BigBaldBeardGuy said:


> 21s? 🤔 I’ve only seen one other guy do those. It was at a bench only meet. He did them as a final set of warmups with 405 pounds. He went on to bench 550 at that meet.
> 
> So I’m starting to think 21s might be extremely beneficial????


In all seriousness tho I like 21s because your working at every level of the lift. I just make sure I keep them tight and controlled to actually work


----------



## silentlemon1011 (Jul 20, 2022)

Achillesking said:


> No what's demoralizing is I had to drive into Philadelphia to train today 🤮🤮🤮



Philly is depressing.


----------



## Achillesking (Jul 20, 2022)

silentlemon1011 said:


> Philly is depressing.


Literally the fuckin pits man


----------



## silentlemon1011 (Jul 20, 2022)

Achillesking said:


> Literally the fuckin pits man



If i had a choice between living in Philly.
Or staying in my current situation, BUT i have to punch myself in the dick 10 times a day, id choose the dick punching.

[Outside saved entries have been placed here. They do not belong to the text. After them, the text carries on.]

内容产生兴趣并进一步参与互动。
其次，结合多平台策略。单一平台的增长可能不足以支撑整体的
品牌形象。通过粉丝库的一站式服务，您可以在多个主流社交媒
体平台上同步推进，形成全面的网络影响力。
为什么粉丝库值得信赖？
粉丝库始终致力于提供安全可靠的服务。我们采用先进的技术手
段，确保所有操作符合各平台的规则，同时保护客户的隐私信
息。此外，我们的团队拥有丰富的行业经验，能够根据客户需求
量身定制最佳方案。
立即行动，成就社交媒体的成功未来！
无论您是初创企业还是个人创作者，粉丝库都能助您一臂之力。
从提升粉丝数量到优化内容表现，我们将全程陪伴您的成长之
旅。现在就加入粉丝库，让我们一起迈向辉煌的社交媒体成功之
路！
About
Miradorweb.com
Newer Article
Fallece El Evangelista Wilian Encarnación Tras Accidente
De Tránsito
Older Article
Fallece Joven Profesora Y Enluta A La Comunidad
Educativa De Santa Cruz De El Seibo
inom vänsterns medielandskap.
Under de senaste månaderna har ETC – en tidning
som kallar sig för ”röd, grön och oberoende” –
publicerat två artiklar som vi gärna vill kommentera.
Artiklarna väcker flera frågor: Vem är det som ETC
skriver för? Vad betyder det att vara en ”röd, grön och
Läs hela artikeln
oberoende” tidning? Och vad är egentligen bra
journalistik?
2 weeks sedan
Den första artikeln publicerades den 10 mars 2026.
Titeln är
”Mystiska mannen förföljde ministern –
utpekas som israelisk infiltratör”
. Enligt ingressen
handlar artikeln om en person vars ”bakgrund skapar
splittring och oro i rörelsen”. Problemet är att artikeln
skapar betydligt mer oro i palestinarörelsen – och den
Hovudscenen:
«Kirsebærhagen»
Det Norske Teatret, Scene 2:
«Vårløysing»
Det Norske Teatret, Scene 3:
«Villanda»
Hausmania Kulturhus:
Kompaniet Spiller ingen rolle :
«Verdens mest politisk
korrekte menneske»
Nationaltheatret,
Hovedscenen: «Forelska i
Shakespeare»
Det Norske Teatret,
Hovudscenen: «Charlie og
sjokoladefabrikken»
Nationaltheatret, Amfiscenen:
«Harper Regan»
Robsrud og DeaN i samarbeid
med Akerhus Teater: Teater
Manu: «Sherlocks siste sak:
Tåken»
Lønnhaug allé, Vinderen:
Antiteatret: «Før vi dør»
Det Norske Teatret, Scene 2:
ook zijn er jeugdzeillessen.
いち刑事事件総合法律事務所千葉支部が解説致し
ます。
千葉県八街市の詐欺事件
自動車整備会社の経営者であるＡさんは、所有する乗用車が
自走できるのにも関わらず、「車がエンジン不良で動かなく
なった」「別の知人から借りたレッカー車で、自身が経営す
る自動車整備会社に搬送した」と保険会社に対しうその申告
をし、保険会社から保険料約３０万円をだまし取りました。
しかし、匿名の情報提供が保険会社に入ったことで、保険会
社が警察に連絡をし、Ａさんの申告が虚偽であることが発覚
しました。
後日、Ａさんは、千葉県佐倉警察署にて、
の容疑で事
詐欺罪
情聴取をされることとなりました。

Hey, at least its not Chicago


----------



## Achillesking (Jul 20, 2022)

silentlemon1011 said:


> Philly is depressing.


The wife and I flip houses on the side our latest place is in Medford NJ not many gyms around there outside your chain gyms and their DBs don't go heavy. There is a gym in Philly thay have DBs up to 200 so I ventured over


----------



## Yano (Jul 20, 2022)

Achillesking said:


> In all seriousness tho I like 21s because your working at every level of the lift. I just make sure I keep them tight and controlled to actually work


Ok I just had to go look up 21's cus Id never heard of them. This log's paying off for me already. Love learning new shit. 

Couple questions - is this primarily for growth can it be used for strength training  ? 

 When I googled them it seems most posts are articles about using them for bi's can this be used effectively on other areas as well ?


----------



## Achillesking (Jul 20, 2022)

Yano said:


> Ok I just had to go look up 21's cus Id never heard of them. This log's paying off for me already. Love learning new shit.
> 
> Couple questions - is this primarily for growth can it be used for strength training  ?
> 
> When I googled them it seems most posts are articles about using them for bi's can this be used effectively on other areas as well ?


I guess you can use them for shoulder press as well. I don't really see them helping in any other areas. I use them to hit every level of the press and use them more as an auxiliary not sure the science if any behind them honestly just something I like to do


----------



## Butch_C (Jul 20, 2022)

I like doing 21's on shoulders and chest days. I do them at the very end after all the primary work is done. It has been helping me finally develop my front and side delts.


----------



## Achillesking (Jul 20, 2022)

Butch_C said:


> I like doing 21's on shoulders and chest days. I do them at the very end after all the primary work is done. It has been helping me finally develop my front and side delts.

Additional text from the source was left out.